Supplied records:
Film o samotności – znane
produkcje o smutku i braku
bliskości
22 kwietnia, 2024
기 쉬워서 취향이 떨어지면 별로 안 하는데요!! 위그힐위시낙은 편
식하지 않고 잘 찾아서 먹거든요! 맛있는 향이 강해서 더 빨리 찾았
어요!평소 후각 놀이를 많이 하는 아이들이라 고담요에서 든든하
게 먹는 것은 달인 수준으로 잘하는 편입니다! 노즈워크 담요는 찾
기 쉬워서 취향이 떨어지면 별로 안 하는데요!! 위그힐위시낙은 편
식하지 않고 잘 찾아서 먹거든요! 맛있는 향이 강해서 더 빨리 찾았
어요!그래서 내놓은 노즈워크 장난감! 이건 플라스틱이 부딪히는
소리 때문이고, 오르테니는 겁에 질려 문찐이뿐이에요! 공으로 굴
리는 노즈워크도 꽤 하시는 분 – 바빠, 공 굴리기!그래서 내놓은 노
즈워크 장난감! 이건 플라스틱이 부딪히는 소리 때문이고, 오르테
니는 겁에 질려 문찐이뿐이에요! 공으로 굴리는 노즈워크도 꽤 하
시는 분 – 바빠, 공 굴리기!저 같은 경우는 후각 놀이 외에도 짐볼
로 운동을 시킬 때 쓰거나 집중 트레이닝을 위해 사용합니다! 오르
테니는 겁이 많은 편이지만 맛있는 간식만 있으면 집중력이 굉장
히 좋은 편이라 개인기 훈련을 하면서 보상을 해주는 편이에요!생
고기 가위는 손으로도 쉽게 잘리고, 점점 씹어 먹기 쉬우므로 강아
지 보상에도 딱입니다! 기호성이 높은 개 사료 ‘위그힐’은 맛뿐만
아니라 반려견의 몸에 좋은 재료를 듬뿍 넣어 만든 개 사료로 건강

Exercise:
Please copy the data above in its entirety, exactly as written.

Answer to the problem:
Film o samotności – znane
produkcje o smutku i braku
bliskości
22 kwietnia, 2024
기 쉬워서 취향이 떨어지면 별로 안 하는데요!! 위그힐위시낙은 편
식하지 않고 잘 찾아서 먹거든요! 맛있는 향이 강해서 더 빨리 찾았
어요!평소 후각 놀이를 많이 하는 아이들이라 고담요에서 든든하
게 먹는 것은 달인 수준으로 잘하는 편입니다! 노즈워크 담요는 찾
기 쉬워서 취향이 떨어지면 별로 안 하는데요!! 위그힐위시낙은 편
식하지 않고 잘 찾아서 먹거든요! 맛있는 향이 강해서 더 빨리 찾았
어요!그래서 내놓은 노즈워크 장난감! 이건 플라스틱이 부딪히는
소리 때문이고, 오르테니는 겁에 질려 문찐이뿐이에요! 공으로 굴
리는 노즈워크도 꽤 하시는 분 – 바빠, 공 굴리기!그래서 내놓은 노
즈워크 장난감! 이건 플라스틱이 부딪히는 소리 때문이고, 오르테
니는 겁에 질려 문찐이뿐이에요! 공으로 굴리는 노즈워크도 꽤 하
시는 분 – 바빠, 공 굴리기!저 같은 경우는 후각 놀이 외에도 짐볼
로 운동을 시킬 때 쓰거나 집중 트레이닝을 위해 사용합니다! 오르
테니는 겁이 많은 편이지만 맛있는 간식만 있으면 집중력이 굉장
히 좋은 편이라 개인기 훈련을 하면서 보상을 해주는 편이에요!생
고기 가위는 손으로도 쉽게 잘리고, 점점 씹어 먹기 쉬우므로 강아
지 보상에도 딱입니다! 기호성이 높은 개 사료 ‘위그힐’은 맛뿐만
아니라 반려견의 몸에 좋은 재료를 듬뿍 넣어 만든 개 사료로 건강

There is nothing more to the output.